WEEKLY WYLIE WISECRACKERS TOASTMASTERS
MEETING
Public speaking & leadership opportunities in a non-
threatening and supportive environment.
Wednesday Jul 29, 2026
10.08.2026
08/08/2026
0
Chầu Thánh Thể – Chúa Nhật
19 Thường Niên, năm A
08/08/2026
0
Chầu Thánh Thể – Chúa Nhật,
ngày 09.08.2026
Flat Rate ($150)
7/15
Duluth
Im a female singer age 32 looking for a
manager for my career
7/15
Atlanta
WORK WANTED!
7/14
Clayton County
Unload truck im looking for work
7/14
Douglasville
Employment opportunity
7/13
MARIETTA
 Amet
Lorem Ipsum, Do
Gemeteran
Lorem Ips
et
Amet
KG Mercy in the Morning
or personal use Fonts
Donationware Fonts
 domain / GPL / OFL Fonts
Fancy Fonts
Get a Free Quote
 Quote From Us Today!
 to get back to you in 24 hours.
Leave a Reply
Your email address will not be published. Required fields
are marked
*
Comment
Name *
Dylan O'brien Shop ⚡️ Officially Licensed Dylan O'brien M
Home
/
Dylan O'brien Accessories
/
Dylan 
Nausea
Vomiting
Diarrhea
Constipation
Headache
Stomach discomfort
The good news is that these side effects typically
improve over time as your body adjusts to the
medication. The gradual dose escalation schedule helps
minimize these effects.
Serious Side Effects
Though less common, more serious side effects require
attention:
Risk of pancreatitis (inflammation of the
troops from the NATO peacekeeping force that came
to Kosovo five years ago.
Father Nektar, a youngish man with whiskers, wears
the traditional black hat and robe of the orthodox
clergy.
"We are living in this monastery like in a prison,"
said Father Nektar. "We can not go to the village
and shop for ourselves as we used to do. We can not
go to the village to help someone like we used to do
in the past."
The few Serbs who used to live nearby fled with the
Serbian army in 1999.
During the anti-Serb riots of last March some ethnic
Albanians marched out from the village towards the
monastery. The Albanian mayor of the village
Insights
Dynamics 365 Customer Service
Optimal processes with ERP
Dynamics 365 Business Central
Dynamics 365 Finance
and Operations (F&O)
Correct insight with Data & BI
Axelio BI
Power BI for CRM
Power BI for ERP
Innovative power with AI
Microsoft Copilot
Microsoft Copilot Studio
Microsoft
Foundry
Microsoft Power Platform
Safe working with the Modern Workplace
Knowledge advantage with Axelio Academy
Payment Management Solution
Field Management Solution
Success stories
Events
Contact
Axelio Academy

== == ==

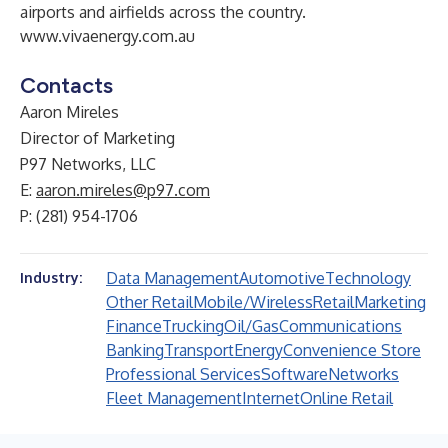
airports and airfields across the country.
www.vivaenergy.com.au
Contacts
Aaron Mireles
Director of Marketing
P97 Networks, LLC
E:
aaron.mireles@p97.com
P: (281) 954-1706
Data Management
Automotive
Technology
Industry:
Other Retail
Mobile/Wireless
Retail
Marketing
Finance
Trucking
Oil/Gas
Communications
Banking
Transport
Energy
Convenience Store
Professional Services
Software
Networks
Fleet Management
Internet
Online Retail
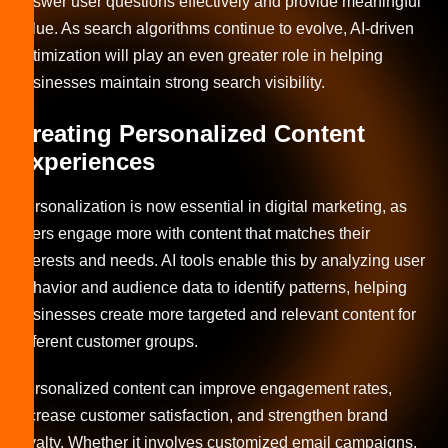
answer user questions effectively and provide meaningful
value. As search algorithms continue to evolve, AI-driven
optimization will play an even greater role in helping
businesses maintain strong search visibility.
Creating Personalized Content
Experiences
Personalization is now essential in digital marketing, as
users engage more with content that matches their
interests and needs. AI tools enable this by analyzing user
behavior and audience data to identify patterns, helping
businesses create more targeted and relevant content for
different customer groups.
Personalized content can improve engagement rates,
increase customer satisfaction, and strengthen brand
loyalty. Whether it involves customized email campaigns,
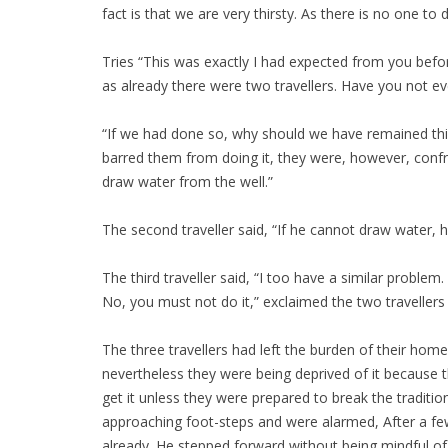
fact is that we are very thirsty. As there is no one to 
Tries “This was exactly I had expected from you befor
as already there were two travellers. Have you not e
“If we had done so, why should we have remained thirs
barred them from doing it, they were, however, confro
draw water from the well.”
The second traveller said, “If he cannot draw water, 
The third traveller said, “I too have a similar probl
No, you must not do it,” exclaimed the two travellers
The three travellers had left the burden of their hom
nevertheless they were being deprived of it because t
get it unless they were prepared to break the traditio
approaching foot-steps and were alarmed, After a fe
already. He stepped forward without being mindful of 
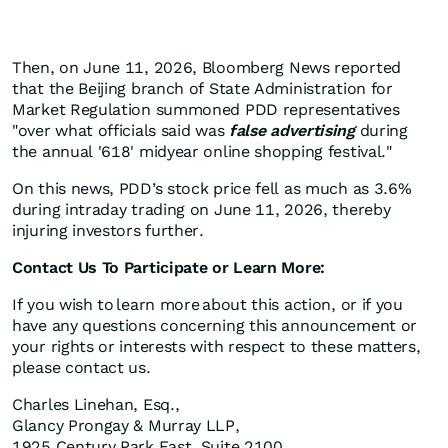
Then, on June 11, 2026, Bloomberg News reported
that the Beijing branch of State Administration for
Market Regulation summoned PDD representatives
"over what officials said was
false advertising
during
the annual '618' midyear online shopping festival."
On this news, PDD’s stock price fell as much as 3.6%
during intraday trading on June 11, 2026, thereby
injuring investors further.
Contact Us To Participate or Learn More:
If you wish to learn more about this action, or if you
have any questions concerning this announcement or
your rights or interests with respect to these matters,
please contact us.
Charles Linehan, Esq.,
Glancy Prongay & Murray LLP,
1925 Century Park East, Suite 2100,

== == ==

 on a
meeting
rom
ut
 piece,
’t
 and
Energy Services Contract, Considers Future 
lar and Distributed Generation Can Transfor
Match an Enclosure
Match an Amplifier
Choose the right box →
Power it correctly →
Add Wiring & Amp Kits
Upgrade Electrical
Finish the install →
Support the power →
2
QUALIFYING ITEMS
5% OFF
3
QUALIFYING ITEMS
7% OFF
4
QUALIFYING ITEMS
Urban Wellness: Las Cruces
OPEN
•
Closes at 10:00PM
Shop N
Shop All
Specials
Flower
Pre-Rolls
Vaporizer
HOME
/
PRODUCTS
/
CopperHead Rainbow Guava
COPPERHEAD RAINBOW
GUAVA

== == ==

** Your task **
Of all the entries above, repeat only the lines from the line that has "go to the village to" to the line that has "Microsoft Power Platform", both lines included, exactly.

** Answer **
go to the village to help someone like we used to do
in the past."
The few Serbs who used to live nearby fled with the
Serbian army in 1999.
During the anti-Serb riots of last March some ethnic
Albanians marched out from the village towards the
monastery. The Albanian mayor of the village
Insights
Dynamics 365 Customer Service
Optimal processes with ERP
Dynamics 365 Business Central
Dynamics 365 Finance
and Operations (F&O)
Correct insight with Data & BI
Axelio BI
Power BI for CRM
Power BI for ERP
Innovative power with AI
Microsoft Copilot
Microsoft Copilot Studio
Microsoft
Foundry
Microsoft Power Platform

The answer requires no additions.